Guterres also extended condolences to the families of the slain men, Salah Mohammad, 39, Abdul Shakoor, 57, and 31-year-old Nasratallah. The three Afghan nationals died and two staff were injured in the October 31 attack.
Touring the damaged office compound, the High Commissioner said, “We are facing a tragedy for UNHCR and for the families of our dead and wounded colleagues.” But he added that the refugee agency was “committed to continuing to help Afghan people who need our assistance.”
An investigation into last week’s attack is under way. The High Commissioner, who is on a two-day trip to Afghanistan, is expected to discuss security concerns with Afghanistan’s First Vice-President Mohammad Qasim Fahim.
“UNHCR has a strictly humanitarian and non-political mandate; it is here to help Afghan refugees and also Afghans who have been internally displaced within their own country,” the High Commissioner stressed.
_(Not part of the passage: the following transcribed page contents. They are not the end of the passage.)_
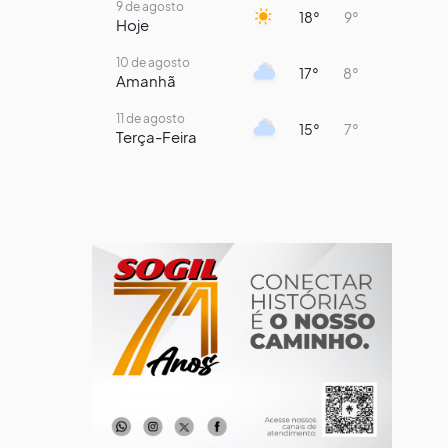
9 de agosto
18°
9°
Hoje
10 de agosto
17°
8°
Amanhã
11 de agosto
15°
7°
Terça-Feira
12 de agosto
13°
11°
Quarta-Feira
13 de agosto
16°
13°
Quinta-Feira
14 de agosto
18°
14°
Sexta-Feira
15 de agosto
21°
16°
Sábado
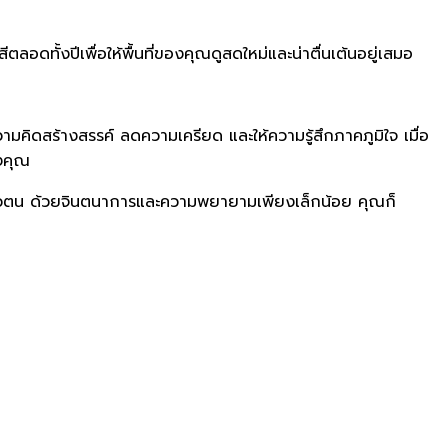
ดทั้งปีเพื่อให้พื้นที่ของคุณดูสดใหม่และน่าตื่นเต้นอยู่เสมอ
วามคิดสร้างสรรค์ ลดความเครียด และให้ความรู้สึกภาคภูมิใจ เมื่อ
งคุณ
ตัวตน ด้วยจินตนาการและความพยายามเพียงเล็กน้อย คุณก็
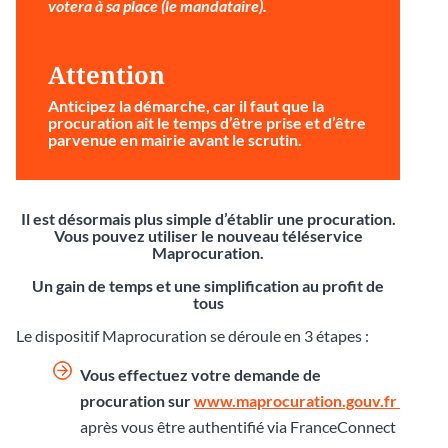
votera à sa place (le mandataire).
Attention
Anticipez la démarche
, car il faut que la
procuration ait le temps d’être prise et d’être
parvenue en mairie avant le scrutin.
Il est désormais plus simple d’établir une procuration.
Vous pouvez utiliser le nouveau téléservice
Maprocuration.
Un gain de temps et une simplification au profit de
tous
Le dispositif Maprocuration se déroule en 3 étapes :
Vous effectuez votre demande de
procuration sur
www.maprocuration.gouv.fr
après vous être authentifié via FranceConnect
In a special message to staff from Kabul, Guterres also praised the courage and determination of UNHCR staff in Kandahar. “Even in these very difficult circumstances, there was no interruption in UNHCR’s operations, and support to our beneficiaries was fully maintained,” he said.
“Everybody is firmly committed to UNHCR’s mandate, to the benefit of the people we care for, and to the preservation of the humanitarian values of independence, impartiality and neutrality,” added Guterres.
UNHCR has been working in Afghanistan since the 1980s, and over this period it has facilitated the return of millions of refugees and assisted other forcibly displaced people inside Afghanistan. Since 2002, more than 5.7 million Afghan refugees have voluntarily returned home – mainly from Iran and Afghanistan. UNHCR assisted 4.6 million of these returnees to repatriate.